1. L1 Buffer (TokensStreamBuffer): Accumulates tokens until a complete segment (word, whitespace, punctuation) forms
2. L2 Buffer (inside the Parser): Analyzes segments to detect markdown patterns and apply styles

This approach ensures style detection even when markdown syntax is split across multiple incoming chunks.

flowchart LR
    A[Token] --> B[TokensStreamBuffer]
    B --> C[Emit Complete Segment]
    C --> D[MarkdownStreamParser]
    D --> F((•))

2: Blocks and Inline Elements

Markdown consists of two fundamental components:

1. Block-level elements (paragraphs, headings, lists) which define document structure and cannot be nested within each other
2. Inline elements (bold, italic, code spans) which apply styling within blocks

This distinction is central to our parsing approach, as it allows us to process markdown streams with predictable patterns. Block elements establish context, while inline styles modify content within that context.

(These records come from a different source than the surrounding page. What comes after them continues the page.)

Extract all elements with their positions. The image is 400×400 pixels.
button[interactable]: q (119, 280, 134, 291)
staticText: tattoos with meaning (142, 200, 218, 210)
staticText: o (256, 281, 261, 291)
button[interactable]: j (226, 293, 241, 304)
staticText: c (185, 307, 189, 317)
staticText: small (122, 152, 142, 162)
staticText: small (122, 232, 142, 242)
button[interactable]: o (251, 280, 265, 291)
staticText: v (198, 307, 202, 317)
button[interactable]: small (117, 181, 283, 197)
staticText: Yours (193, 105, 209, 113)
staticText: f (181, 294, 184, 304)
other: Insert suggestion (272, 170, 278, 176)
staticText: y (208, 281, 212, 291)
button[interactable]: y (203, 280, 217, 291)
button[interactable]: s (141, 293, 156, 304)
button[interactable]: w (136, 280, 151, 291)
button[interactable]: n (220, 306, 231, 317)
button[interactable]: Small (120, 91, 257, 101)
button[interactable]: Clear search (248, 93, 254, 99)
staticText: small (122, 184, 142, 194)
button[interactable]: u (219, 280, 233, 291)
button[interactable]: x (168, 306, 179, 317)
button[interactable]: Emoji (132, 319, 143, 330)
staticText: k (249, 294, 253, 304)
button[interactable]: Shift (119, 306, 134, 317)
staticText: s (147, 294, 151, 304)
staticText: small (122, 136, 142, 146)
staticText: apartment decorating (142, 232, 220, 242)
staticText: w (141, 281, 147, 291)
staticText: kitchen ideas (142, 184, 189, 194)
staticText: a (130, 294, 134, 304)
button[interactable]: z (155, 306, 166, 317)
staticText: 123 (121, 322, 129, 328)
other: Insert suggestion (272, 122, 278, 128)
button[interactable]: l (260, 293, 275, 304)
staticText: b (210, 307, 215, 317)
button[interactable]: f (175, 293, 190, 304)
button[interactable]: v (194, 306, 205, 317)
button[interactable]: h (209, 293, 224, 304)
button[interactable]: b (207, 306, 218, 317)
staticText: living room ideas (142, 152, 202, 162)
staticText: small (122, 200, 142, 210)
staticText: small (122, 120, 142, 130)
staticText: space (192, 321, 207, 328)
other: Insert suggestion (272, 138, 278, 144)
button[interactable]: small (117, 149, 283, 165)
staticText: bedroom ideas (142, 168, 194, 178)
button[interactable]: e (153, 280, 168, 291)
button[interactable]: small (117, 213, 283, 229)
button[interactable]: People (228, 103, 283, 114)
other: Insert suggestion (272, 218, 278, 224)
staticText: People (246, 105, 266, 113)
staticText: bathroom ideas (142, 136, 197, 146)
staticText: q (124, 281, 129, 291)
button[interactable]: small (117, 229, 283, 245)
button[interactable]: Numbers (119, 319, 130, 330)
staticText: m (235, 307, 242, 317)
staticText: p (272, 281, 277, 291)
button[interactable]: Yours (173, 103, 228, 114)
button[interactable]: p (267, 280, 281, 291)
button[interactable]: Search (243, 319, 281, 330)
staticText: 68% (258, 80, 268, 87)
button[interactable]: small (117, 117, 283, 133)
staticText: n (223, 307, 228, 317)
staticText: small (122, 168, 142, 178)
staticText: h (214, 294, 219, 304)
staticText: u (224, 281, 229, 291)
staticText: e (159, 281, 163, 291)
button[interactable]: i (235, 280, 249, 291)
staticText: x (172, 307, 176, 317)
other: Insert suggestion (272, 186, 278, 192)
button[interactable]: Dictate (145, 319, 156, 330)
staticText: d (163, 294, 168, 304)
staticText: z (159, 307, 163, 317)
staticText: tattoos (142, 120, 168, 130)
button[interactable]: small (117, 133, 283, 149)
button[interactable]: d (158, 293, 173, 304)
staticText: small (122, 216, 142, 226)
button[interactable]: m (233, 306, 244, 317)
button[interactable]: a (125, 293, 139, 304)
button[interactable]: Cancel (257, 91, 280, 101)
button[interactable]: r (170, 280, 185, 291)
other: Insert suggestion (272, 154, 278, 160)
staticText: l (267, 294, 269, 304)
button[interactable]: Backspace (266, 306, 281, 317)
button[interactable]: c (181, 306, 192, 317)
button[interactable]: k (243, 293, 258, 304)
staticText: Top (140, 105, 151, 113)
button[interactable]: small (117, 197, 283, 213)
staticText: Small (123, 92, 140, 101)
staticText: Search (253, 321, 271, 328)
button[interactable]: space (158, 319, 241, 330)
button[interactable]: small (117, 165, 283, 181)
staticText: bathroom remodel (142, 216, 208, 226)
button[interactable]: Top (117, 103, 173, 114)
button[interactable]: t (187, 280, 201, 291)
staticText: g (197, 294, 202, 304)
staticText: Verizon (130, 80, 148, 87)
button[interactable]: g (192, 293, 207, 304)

3: Routing aka State Machine

The MarkdownStreamParser implements a state machine that processes text chunks from the TokensStreamBuffer. It utilizes pattern-matching evaluations based on regular expressions to determine the appropriate state transitions.

The core of this architecture is the routing mechanism, which:

1. Receives buffered segments from the stream processor
2. Executes pattern-matching evaluations against incoming content (partial or full matches)
3. Triggers corresponding actions based on matched patterns
4. Transitions the parser into the appropriate state (block-level or inline)

This consistent routing approach handles both high-level block elements (headings, paragraphs, code blocks) and inline styling (bold, italic, code spans) using the same underlying mechanism.

Below is a simplified diagram for parsing a Markdown stream containing a paragraph with inline styles (italic, bold, etc.). This example omits other block types for clarity.

stateDiagram-v2
    [*] --> idle
    idle --> routing: startParsing()
    routing --> processParagraph: paragraph detected
    processParagraph --> emit: emit parsed segment
    emit --> routing: next segment

    routing --> processInlineStylesGroup: inline style detected
    processInlineStylesGroup --> emit: emit styled segment
    emit --> routing: next segment

    routing --> handleMalformedSyntax: malformed style (e.g., missing closing marker + new line symbol that denotes beginning of a new block)
    handleMalformedSyntax --> emit: emit unstyled segment
    emit --> routing: next segment

    routing --> [*]: end of stream

    %% Notes:
    %% - "emit" represents emitting a parsed segment to subscribers.
    %% - The state machine loops through routing and processing states for each segment.
    %% - If an inline style is opened but not closed before a new line, the unstyled content is flushed via emit and the state machine returns to routing.
    %% - Only paragraph and inline style states are shown for simplicity.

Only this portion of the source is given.